▸ **WHAT IS BEING ASKED**:
Across the lines of the records below, how many have the string "pour" in them? Answer with the number alone.

▸ **DATA TO USE**:

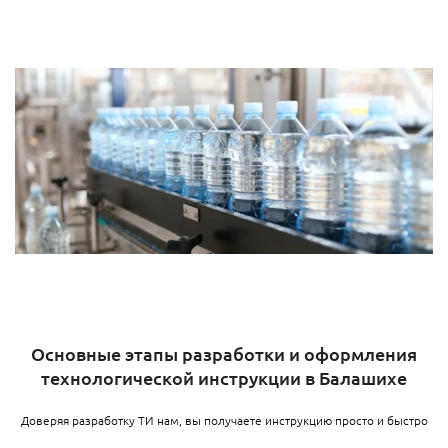
Основные этапы разработки и оформления
технологической инструкции в Балашихе
Доверяя разработку ТИ нам, вы получаете инструкцию просто и быстро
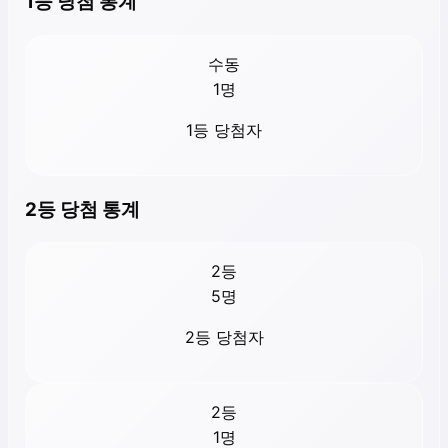
1등 당첨 통계
수동
1
명
1등 당첨자
2등 당첨 통계
2등
5
명
2등 당첨자
2등
1
명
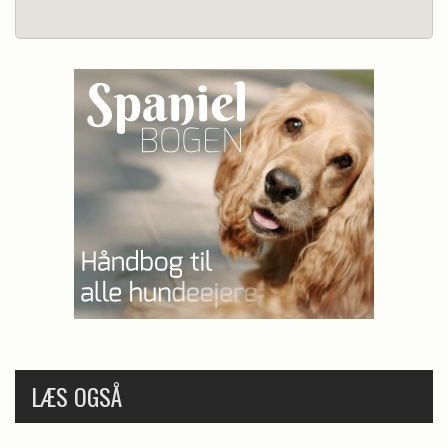
LÆS OGSÅ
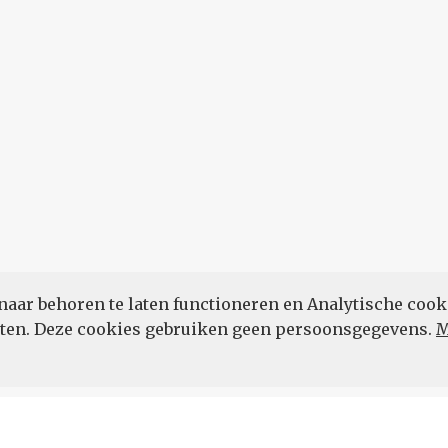
naar behoren te laten functioneren en Analytische cook
POWERED BY
eten. Deze cookies gebruiken geen persoonsgegevens.
M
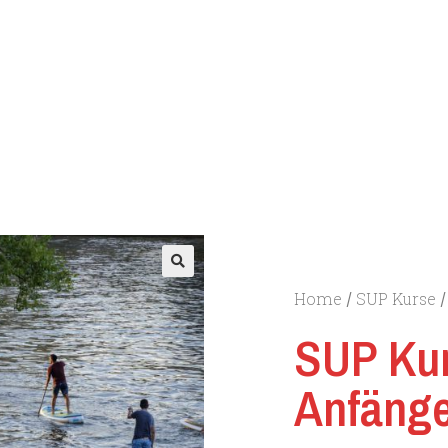
🔍
Home
SUP Kurse
/
/
SUP Kur
Anfäng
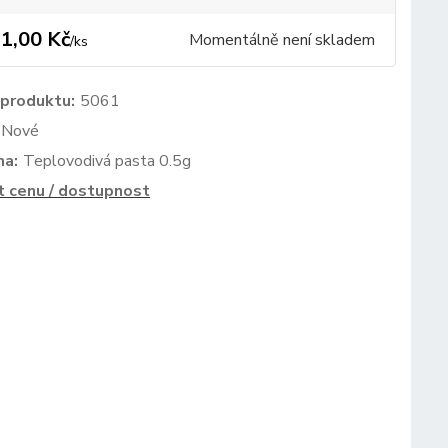
1,00 Kč
Momentálně není skladem
/
ks
 produktu:
5061
Nové
ma:
Teplovodivá pasta 0.5g
t cenu / dostupnost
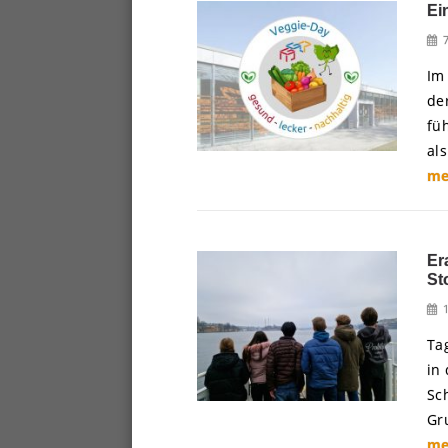
Ei
Im
de
fü
al
me
Er
St
Tag
in
Sc
Gr
me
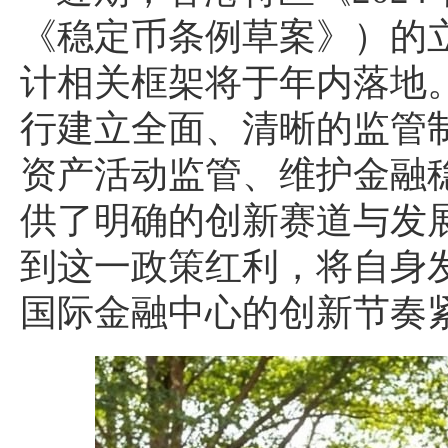
《稳定币条例草案》）的
计相关框架将于年内落地
行建立全面、清晰的监管
资产活动监管、维护金融
供了明确的创新赛道与发
到这一政策红利，将自身
国际金融中心的创新节奏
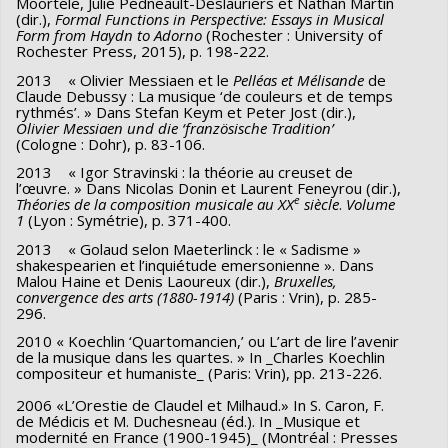
Moortele, Julie Pedneault-Deslauriers et Nathan Martin
(dir.),
Formal Functions in Perspective: Essays in Musical
Form from Haydn to Adorno
(Rochester : University of
Rochester Press, 2015), p. 198-222.
2013 « Olivier Messiaen et le
Pelléas et Mélisande
de
Claude Debussy : La musique ‘de couleurs et de temps
rythmés’. » Dans Stefan Keym et Peter Jost (dir.),
Olivier Messiaen und die ‘französische Tradition’
(Cologne : Dohr), p. 83-106.
2013 « Igor Stravinski : la théorie au creuset de
l’œuvre. » Dans Nicolas Donin et Laurent Feneyrou (dir.),
e
Théories de la composition musicale au XX
siècle
.
Volume
1
(Lyon : Symétrie), p. 371-400.
2013 « Golaud selon Maeterlinck : le « Sadisme »
shakespearien et l’inquiétude emersonienne ». Dans
Malou Haine et Denis Laoureux (dir.),
Bruxelles,
convergence des arts (1880-1914)
(Paris : Vrin), p. 285-
296.
2010 « Koechlin ‘Quartomancien,’ ou L’art de lire l’avenir
de la musique dans les quartes. » In _Charles Koechlin
compositeur et humaniste_ (Paris: Vrin), pp. 213-226.
2006 «L’Orestie de Claudel et Milhaud.» In S. Caron, F.
de Médicis et M. Duchesneau (éd.). In _Musique et
modernité en France (1900-1945)_ (Montréal : Presses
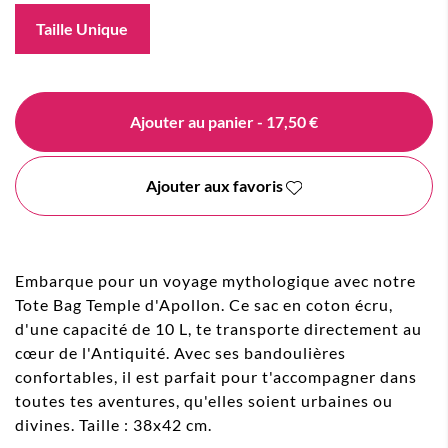
Taille Unique
Ajouter au panier
- 17,50 €
Ajouter aux favoris
Embarque pour un voyage mythologique avec notre
Tote Bag Temple d'Apollon. Ce sac en coton écru,
d'une capacité de 10 L, te transporte directement au
cœur de l'Antiquité. Avec ses bandoulières
confortables, il est parfait pour t'accompagner dans
toutes tes aventures, qu'elles soient urbaines ou
divines. Taille : 38x42 cm.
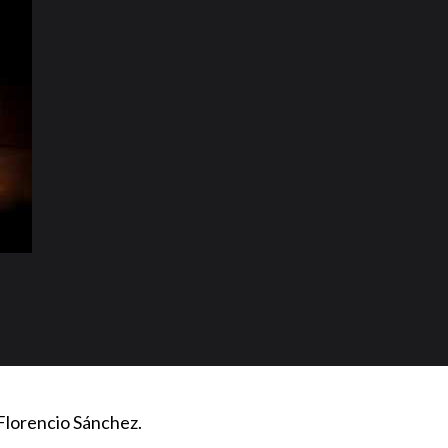
Florencio Sánchez.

▸ **EXERCISE RESPONSE**:
2